In order to further study the functions of circPVT1 on breast cancer cell biology, the cell scratch test was applied to study the migration ability. The elimination of circPVT1 significantly inhibit the breast cancer cell migration ability (Fig. 2D). The transwell invasion assay further indicated that the invasion ability of knockout circPVT1 in MCF-7 and MDA-MB-231 cells was significantly suppressed compared to the control group (Fig. 2E).

Since circular RNA can act as a miRNA sponge, by searching the circinteractome database, we found that the circPVT1 sequence contained the binding site of microRNA-30b-5p (miR-30b-5p) (Fig. 3A), and further confirmed the relationship between circPVT1 and miR-30b-5p. The luciferase results indicated that overexpression of miR-30b-5p could inhibit luciferase activity in circPVT1 3^′UTR wild type group. When the circPVT1 3^′UTR binding site was mutated, the overexpression of miR-30b-5p could not effectively inhibit luciferase activity (Fig. 3A).
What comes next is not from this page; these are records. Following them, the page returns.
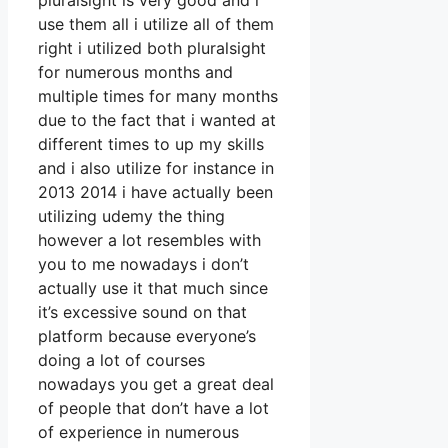
pluralsight is very good and i
use them all i utilize all of them
right i utilized both pluralsight
for numerous months and
multiple times for many months
due to the fact that i wanted at
different times to up my skills
and i also utilize for instance in
2013 2014 i have actually been
utilizing udemy the thing
however a lot resembles with
you to me nowadays i don’t
actually use it that much since
it’s excessive sound on that
platform because everyone’s
doing a lot of courses
nowadays you get a great deal
of people that don’t have a lot
of experience in numerous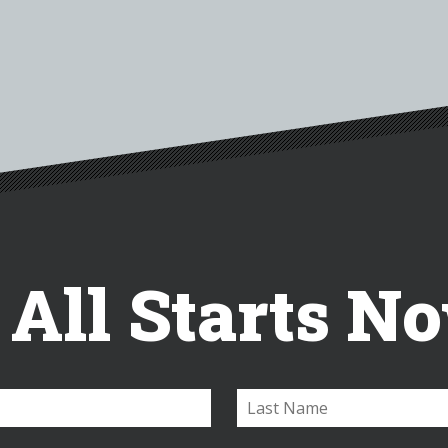
t All Starts N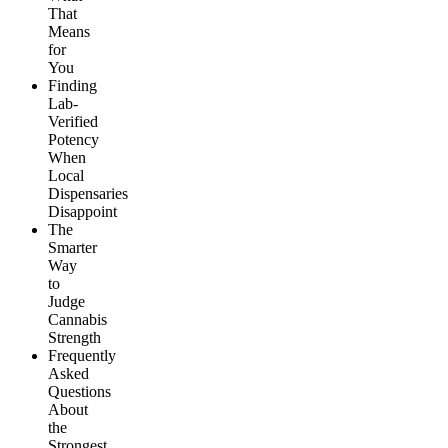
That
Means
for
You
Finding
Lab-
Verified
Potency
When
Local
Dispensaries
Disappoint
The
Smarter
Way
to
Judge
Cannabis
Strength
Frequently
Asked
Questions
About
the
Strongest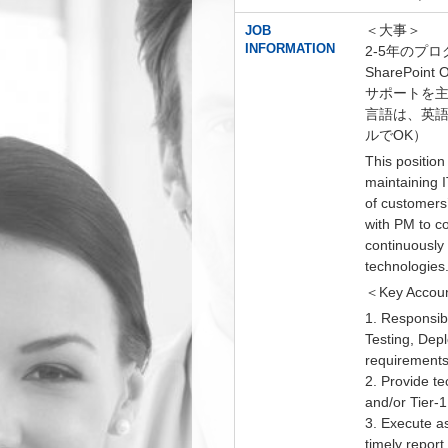
＜大事＞
JOB
INFORMATION
2-5年のプ
SharePoint
サポートを
言語は、英
ルでOK）
This position
maintaining I
of customers
with PM to co
continuously 
technologies
＜Key Accoun
1. Responsib
Testing, Dep
requirements
2. Provide t
and/or Tier-1
3. Execute a
timely report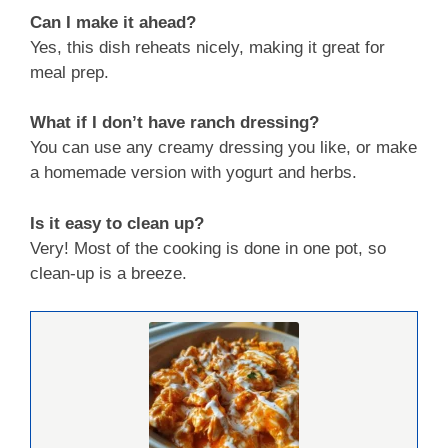
Can I make it ahead?
Yes, this dish reheats nicely, making it great for
meal prep.
What if I don’t have ranch dressing?
You can use any creamy dressing you like, or make
a homemade version with yogurt and herbs.
Is it easy to clean up?
Very! Most of the cooking is done in one pot, so
clean-up is a breeze.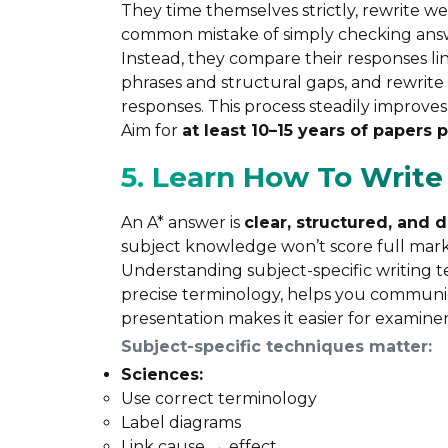
They time themselves strictly, rewrite 
common mistake of simply checking ans
Instead, they compare their responses lin
phrases and structural gaps, and rewrite
responses. This process steadily improv
Aim for
at least 10–15 years of papers 
5. Learn How To Writ
An A* answer is
clear, structured, and 
subject knowledge won’t score full marks
Understanding subject-specific writing 
precise terminology, helps you communic
presentation makes it easier for examine
Subject-specific techniques matter:
Sciences:
Use correct terminology
Label diagrams
Link cause → effect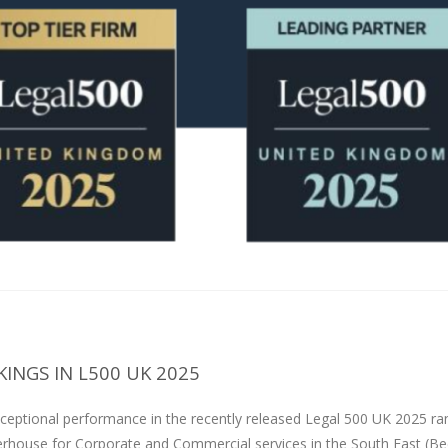
INGS IN L500 UK 2025
ceptional performance in the recently released Legal 500 UK 2025 ra
erhouse for Corporate and Commercial services in the South East (Be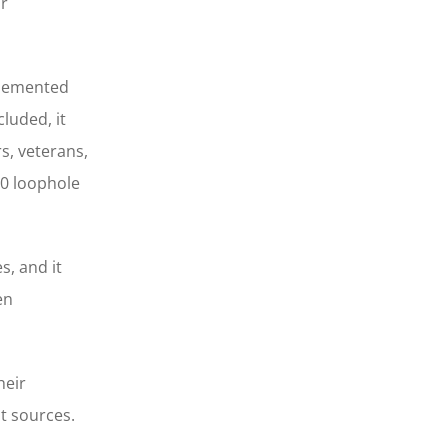
ur
mplemented
luded, it
s, veterans,
10 loophole
, and it
en
heir
nt sources.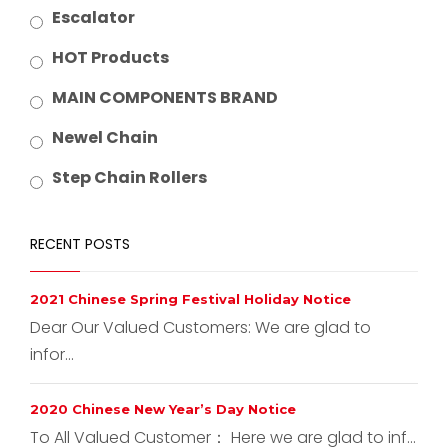
Escalator
HOT Products
MAIN COMPONENTS BRAND
Newel Chain
Step Chain Rollers
RECENT POSTS
2021 Chinese Spring Festival Holiday Notice
Dear Our Valued Customers: We are glad to
infor...
2020 Chinese New Year’s Day Notice
To All Valued Customer： Here we are glad to inf...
To confirm the reliability of our results, q-PCR was applied to detect the expression level of miR-30b-5p in MCF-7 and MDA-MB-231 cells, miR-30b-5p expression was significantly increased after circPVT1 knockout (Fig. 3B, p 0.05). Therefore, it could be inferred that circPVT1 might be involved in breast cancer progression through sponging miR-30b-5p.

Fig. 3.

CircRNA PVT1 regulates miR-30b-5p/AEG-1 pathway. (A) The binding places between miR-30b-5p and circRNA PVT1. Luciferase assay results indicated that miR-30b-5p mimics could target circRNA PVT1 3^′UTR-WT (3^′-untranslated region-wild type). (B) CircRNA PVT1 knockout by the small interference RNA could up-regulate miR-30b-5p expression. (C) The binding sites between miR-30b-5p and AEG-1. Luciferase assay results indicated that miR-30b-5p could target AEG-1 3^′UTR-WT. (D) Small si-RNA knockout circRNA PVT1 in MCF-7 and MDA-MB-231 cells or miR-30b-5p mimics could downregulate AEG-1 protein expression. MiR-30b-5p inhibitor reversed si-circRNA PVT1 function. AEG-1, astrocyte elevated gene 1; MUT, mutatin. ***p 0.001; n = 3.
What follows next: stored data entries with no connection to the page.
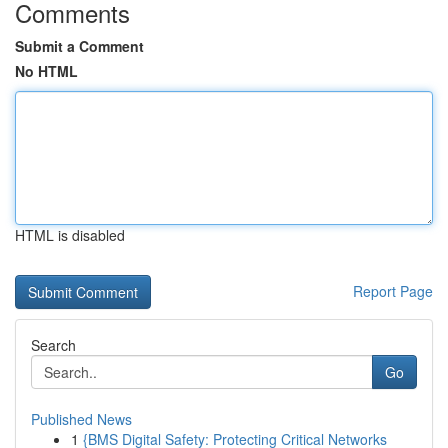
Comments
Submit a Comment
No HTML
HTML is disabled
Report Page
Search
Go
Published News
1
{BMS Digital Safety: Protecting Critical Networks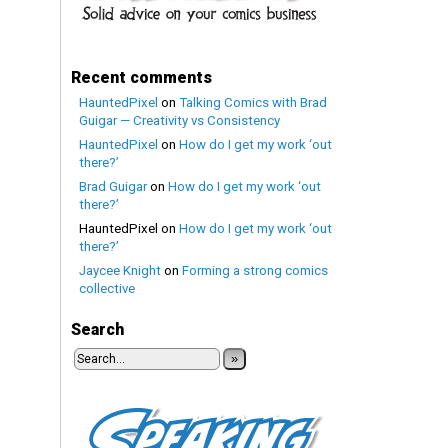
Recent comments
HauntedPixel
on
Talking Comics with Brad
Guigar — Creativity vs Consistency
HauntedPixel
on
How do I get my work ‘out
there?’
Brad Guigar
on
How do I get my work ‘out
there?’
HauntedPixel
on
How do I get my work ‘out
there?’
Jaycee Knight
on
Forming a strong comics
collective
Search
»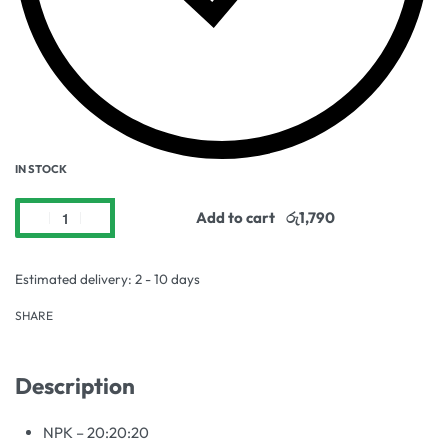
IN STOCK
Add to cart
Estimated delivery:
2 - 10 days
SHARE
Description
NPK – 20:20:20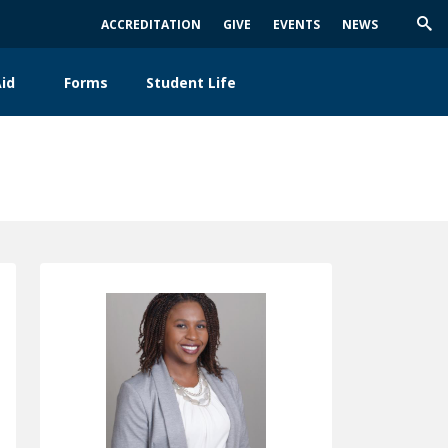
ACCREDITATION
GIVE
EVENTS
NEWS
Trig
Sea
id
Forms
Student Life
By searching the target scan database, we found the presence of miR-30b-5p binding site 3^′UTR in AEG-1. Moreover, the biding between AEG-1 and miR-30b-5p was confirmed by luciferase reporter assay and the results revealed that overexpression of miR-30b-5p could inhibit luciferase activity in AEG-1 3^′-UTR wild type group. The inhibitory effect disappeared in the mutation group of 3ʹ-UTR binding site of AEG-1 (Fig. 3C). In order to confirm the reliability of our results, we used Western blotting to detect the overexpression of miR-30b-5p in MCF-7 and MDA-MB-231 or the elimination of circPVT1 with si-circPVT1#1, both of which inhibited the expression of AEG-1. However, simultaneous inhibition of miR-30b-5p expression in the circPVT1 knockout group could reverse the inhibition of AEG-1 expression (Fig. 3D).
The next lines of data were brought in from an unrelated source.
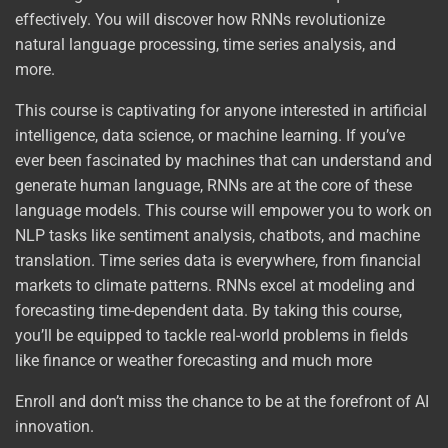
effectively. You will discover how RNNs revolutionize
natural language processing, time series analysis, and
more.
This course is captivating for anyone interested in artificial
intelligence, data science, or machine learning. If you’ve
ever been fascinated by machines that can understand and
generate human language, RNNs are at the core of these
language models. This course will empower you to work on
NLP tasks like sentiment analysis, chatbots, and machine
translation. Time series data is everywhere, from financial
markets to climate patterns. RNNs excel at modeling and
forecasting time-dependent data. By taking this course,
you’ll be equipped to tackle real-world problems in fields
like finance or weather forecasting and much more
Enroll and don’t miss the chance to be at the forefront of AI
innovation.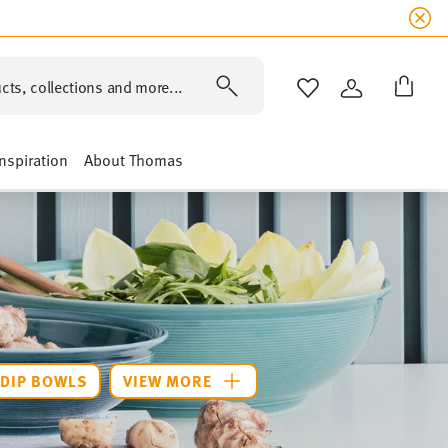
cts, collections and more...
WISHLIST
LOGIN
Inspiration
About Thomas
DIP BOWLS
VIEW MORE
The expression level of MDA-MB-231 in mice was transfected with si-NC or si-circPVT1#1, and the results demonstrated that si-circPVT1 effectively inhibited the tumor growth (Fig. 4A) and the expression of circPVT1 (Fig. 4B), reduced the tumor volume and weight (Fig. 4C,D), and inhibited the expression levels of AEG-1 and proliferating cell nuclear antigen (PCNA) in nude mice (Fig. 4E).

Fig. 4.

CircPVT1 knockdown inhibited tumor growth in vivo. (A) The MDA-MB-231 cells were transfected with si-circPVT1 or si-NC respectively, and injected into the dorsum of Balb/c mice. Tumor tissues were collected after 5 weeks. (B) q-PCR was used to detect the relative circPVT1 expression in tumor tissues. (C) Tumor sizes were carefully measured weekly and the formula L $\times$ S/2 was adopted to calculate tumor volume. (D) The difference of tumor weight between the si-circPVT1 and si-NC groups. *p 0.05 vs. the control; ***p 0.001 vs. the control. n=5, there are five mice in si-circPVT1 and si-NC respectively. (E) CircPVT1 knockdown inhibit tumor AEG-1and proliferating cell nuclear antigen (PCNA) expression in nude mice. Immunohistochemical method was used to detect AEG-1and proliferating cell nuclear antigen (PCNA) expression in nude mice (representative images). Scale bar = 100 µm.